Così (rispettando la tecnica delle digressioni di stampo alessandrino) all'interno del mito di Aristeo si colloca quello di
Orfeo ed Euridice che chiude il libro.

LA CONCEZIONE DEL LAVORO E LA TRADIZIONE GEORGICA GRECA


Anche nella composizione delle Georgiche Virgilio si riallaccia ad una tradizione che aveva avuto in passato
espressioni notevoli sia nel mondo greco e sia in quello romano, inoltre il riferimento a modelli precedenti
rappresenta una similitudine con la letteratura dell’età augustea. Nelle Georgiche Virgilio si sforza di operare una
SINTESI di tutte quelle esperienze culturali e artistiche precedenti, apportando in aggiunta una notevole dose di
ORIGINALITÀ che nasce dalla sua sensibilità profonda.
Per quanto riguarda i MODELLI GRECI lo ritroviamo vicino ad Arato e Nicandro, inoltre la chiusura del poema con la
disgressione eziologica di Orfeo rimanda alla tradizione alessandrina risalente a Callimaco, a Euforione, a Fileta. In
particolare rilievo il rapporto con il ‘’padre’’ di tutta la poesia didascalica e georgica: ESIODO.
Ad Esiodo Virgilio si rifà per la concezione del LAVORO: se, da un lato, il lavoro è visto come una maledizione e una
punizione per gli uomini dagli dei, dall’altro lato, esso costituisce uno strumento assai nobile con il quale gli uomini
riescono a riscattare se stessi e a trovare una via di salvezza.
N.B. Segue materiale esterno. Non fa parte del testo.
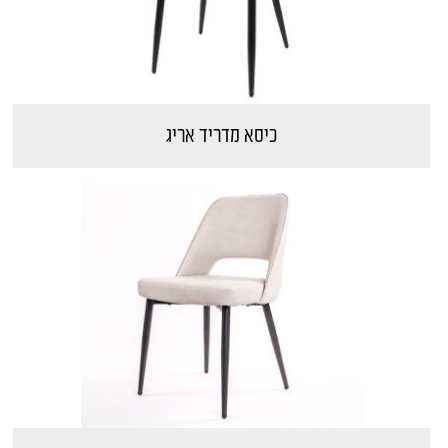
כיסא מדריד אריג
In altri termini, il lavoro restaura il regno della giustizia e
in tal modo gli uomini si riconciliano con gli dei.

IL VALORE POSITIVO DEL LAVORO


Il mondo del lavoro viene visto come uno strumento concesso dal padre degli dei all’uomo per acuirne le capacità
mentali e la forza caratteriale. Mentre in Esiodo il regno di Zeus è visto come un’epoca di sostanziale decadimento a
tutti i livelli; in Virgilio, con l’avvento di GIOVE, l’uomo attraverso la faticosa legge del lavoro recupera per intero la
sua dignità diventando ARTEFIX FORTUNAE SUAE, nel rispetto pieno delle volontà del dio, un dio disponibile ad
educarlo ed a soccorrerlo sulla via che lo conduce al progresso, fondato sulle proprie capacità e sui propri meriti. Un
piano che possiamo definire ‘’PROVVIDENZIALE’’ e che è probabilmente di matrice filosofica.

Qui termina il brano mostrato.